A meta de inflação, estabelecida pelo Conselho Monetário Nacional (CMN), é de 3%, com intervalo de tolerância de 1,5 ponto percentual, ou seja, limite inferior de 1,5% e superior de 4,5%. Em maio, o IPCA fechou em 0,58%, influenciado pelo preço dos alimentos, e o acumulado em 12 meses atingiu 4,72%, segundo o Instituto Brasileiro de Geografia e Estatística (IBGE), já acima do teto da meta. O cenário reflete a combinação de fatores externos, como o conflito no Oriente Médio e o fenômeno El Niño, que elevam a projeção de inflação dos alimentos para 7% em 2026, conforme análise do portal Republica do Povo.
Taxa Selic e impactos econômicos
Para conter a inflação, o Banco Central utiliza como principal instrumento a taxa básica de juros, a Selic. A previsão do mercado financeiro é que a Selic encerre 2026 em 14% ao ano, patamar que trava investimentos e coloca o juro real brasileiro como o mais alto do mundo, conforme aponta análise publicada no Republica do Povo. A elevação da Selic impacta diretamente o crédito, o consumo e a atividade econômica, gerando um ciclo de desaceleração que pode afetar setores como o de aviação, já prejudicado pelo aumento do custo do combustível devido à guerra no Irã, que impôs prejuízo de US$ 100 bilhões às companhias aéreas, segundo reportagem do mesmo portal.

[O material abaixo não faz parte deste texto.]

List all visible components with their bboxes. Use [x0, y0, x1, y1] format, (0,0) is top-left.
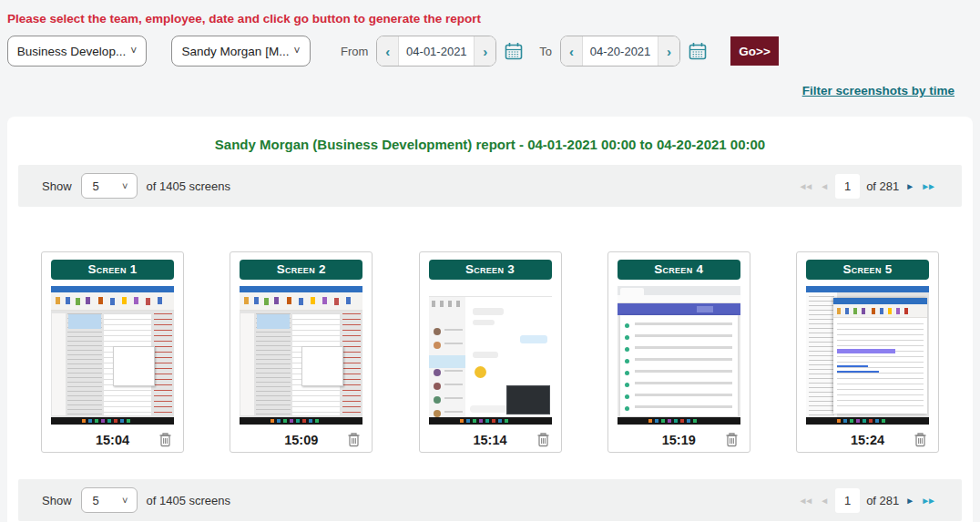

O panorama político e econômico geral é de incertezas, com o mercado ajustando suas expectativas diante de pressões inflacionárias persistentes. A guerra no Oriente Médio e os efeitos do El Niño sobre a produção agrícola elevam a projeção de inflação dos alimentos para 7% em 2026, conforme análise do Republica do Povo. Além disso, o mercado financeiro já havia elevado a projeção de inflação para 5,09% em 2024, acendendo alerta para a economia nacional. A combinação de juros altos e inflação acima da meta desafia o governo e o Banco Central a equilibrar o crescimento econômico com o controle de preços, enquanto setores como o varejo e a indústria enfrentam custos crescentes e queda na demanda.